● **WORK INSTRUCTIONS**
Every line with the word "peau" in it should be extracted from the data that follows.

● **RECORDED DATA**
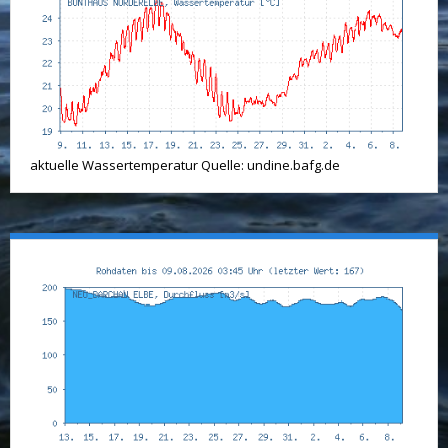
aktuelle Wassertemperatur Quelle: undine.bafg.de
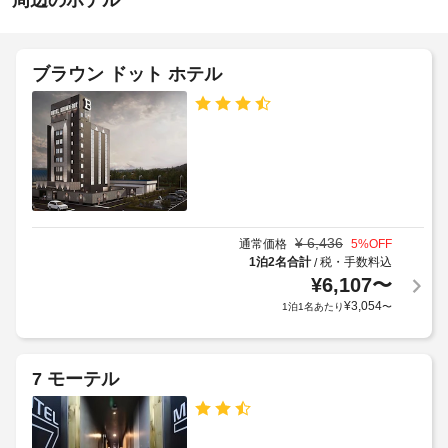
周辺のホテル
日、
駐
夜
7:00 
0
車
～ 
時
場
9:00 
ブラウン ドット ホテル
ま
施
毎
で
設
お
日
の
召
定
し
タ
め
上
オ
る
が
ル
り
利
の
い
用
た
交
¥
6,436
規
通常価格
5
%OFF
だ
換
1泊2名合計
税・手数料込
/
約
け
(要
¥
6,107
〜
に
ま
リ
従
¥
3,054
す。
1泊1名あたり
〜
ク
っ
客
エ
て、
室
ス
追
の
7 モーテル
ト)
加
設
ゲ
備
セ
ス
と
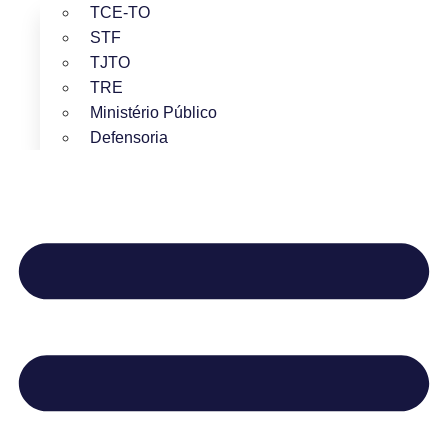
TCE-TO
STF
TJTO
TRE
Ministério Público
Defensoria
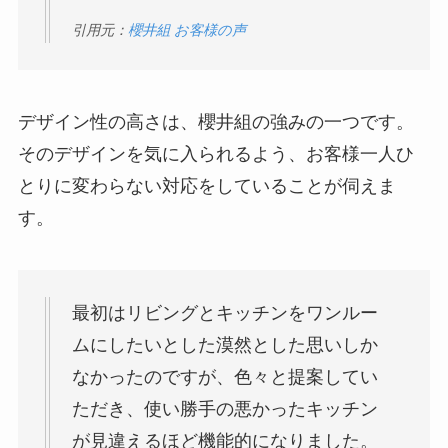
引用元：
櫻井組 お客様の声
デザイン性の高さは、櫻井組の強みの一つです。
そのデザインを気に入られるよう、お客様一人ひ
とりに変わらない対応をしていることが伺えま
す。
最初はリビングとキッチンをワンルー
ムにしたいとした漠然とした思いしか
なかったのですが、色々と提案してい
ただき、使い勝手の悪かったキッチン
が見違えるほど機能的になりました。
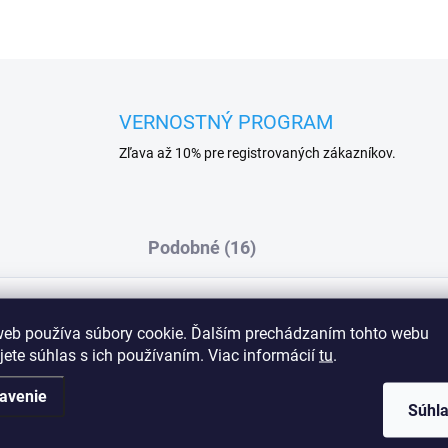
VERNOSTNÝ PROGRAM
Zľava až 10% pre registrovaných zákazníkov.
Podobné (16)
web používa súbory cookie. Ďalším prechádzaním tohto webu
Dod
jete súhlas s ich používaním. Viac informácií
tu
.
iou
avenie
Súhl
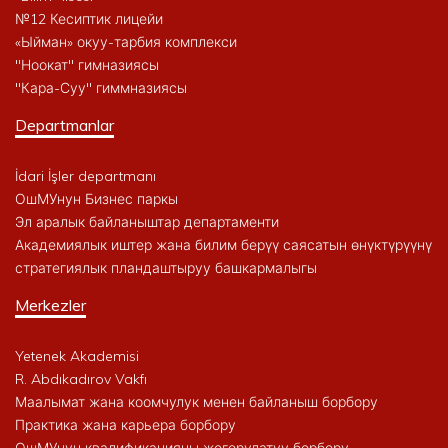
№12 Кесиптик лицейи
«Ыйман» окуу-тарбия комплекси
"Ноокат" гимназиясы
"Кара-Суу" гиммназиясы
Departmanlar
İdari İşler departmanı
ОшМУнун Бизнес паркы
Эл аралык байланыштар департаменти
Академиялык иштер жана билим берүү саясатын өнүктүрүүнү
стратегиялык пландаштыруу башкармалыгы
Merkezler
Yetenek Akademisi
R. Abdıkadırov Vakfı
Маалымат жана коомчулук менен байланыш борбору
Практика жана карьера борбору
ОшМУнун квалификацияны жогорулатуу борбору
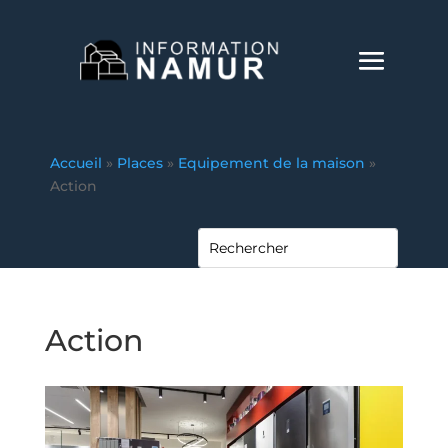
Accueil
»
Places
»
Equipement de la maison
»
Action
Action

==

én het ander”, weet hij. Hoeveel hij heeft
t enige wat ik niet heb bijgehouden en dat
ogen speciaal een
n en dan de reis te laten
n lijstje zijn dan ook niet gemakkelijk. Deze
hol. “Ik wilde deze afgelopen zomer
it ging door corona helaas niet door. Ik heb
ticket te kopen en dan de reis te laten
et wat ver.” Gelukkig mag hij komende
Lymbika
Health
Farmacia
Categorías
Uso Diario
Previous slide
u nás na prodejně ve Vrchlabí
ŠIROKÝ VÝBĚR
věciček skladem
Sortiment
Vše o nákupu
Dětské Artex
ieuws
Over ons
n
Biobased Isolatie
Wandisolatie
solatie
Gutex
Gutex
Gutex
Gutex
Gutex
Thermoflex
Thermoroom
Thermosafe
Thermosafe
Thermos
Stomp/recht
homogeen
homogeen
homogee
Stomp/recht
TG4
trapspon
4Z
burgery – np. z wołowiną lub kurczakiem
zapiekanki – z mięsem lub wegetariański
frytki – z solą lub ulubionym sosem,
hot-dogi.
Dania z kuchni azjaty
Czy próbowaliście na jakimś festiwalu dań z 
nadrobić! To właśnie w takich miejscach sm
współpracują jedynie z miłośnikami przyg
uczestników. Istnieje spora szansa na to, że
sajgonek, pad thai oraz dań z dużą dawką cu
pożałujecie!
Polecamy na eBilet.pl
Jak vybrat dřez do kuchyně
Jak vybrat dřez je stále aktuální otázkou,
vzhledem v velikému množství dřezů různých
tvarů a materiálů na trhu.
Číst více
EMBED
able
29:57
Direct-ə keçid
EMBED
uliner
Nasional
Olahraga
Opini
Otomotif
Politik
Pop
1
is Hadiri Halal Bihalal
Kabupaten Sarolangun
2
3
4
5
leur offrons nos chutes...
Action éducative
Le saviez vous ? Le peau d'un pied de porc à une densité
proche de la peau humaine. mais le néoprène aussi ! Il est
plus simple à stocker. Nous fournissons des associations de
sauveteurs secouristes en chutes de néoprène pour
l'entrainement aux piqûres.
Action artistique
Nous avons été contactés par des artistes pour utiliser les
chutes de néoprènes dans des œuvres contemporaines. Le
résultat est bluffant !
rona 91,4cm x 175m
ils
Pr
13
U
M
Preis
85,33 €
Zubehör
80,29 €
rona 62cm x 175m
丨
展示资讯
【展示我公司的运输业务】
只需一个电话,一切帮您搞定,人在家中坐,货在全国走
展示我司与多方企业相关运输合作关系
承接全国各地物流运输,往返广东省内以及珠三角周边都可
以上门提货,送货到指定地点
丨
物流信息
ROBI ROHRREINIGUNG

● **RESULT OF THE EXERCISE**
Le saviez vous ? Le peau d'un pied de porc à une densité
proche de la peau humaine. mais le néoprène aussi ! Il est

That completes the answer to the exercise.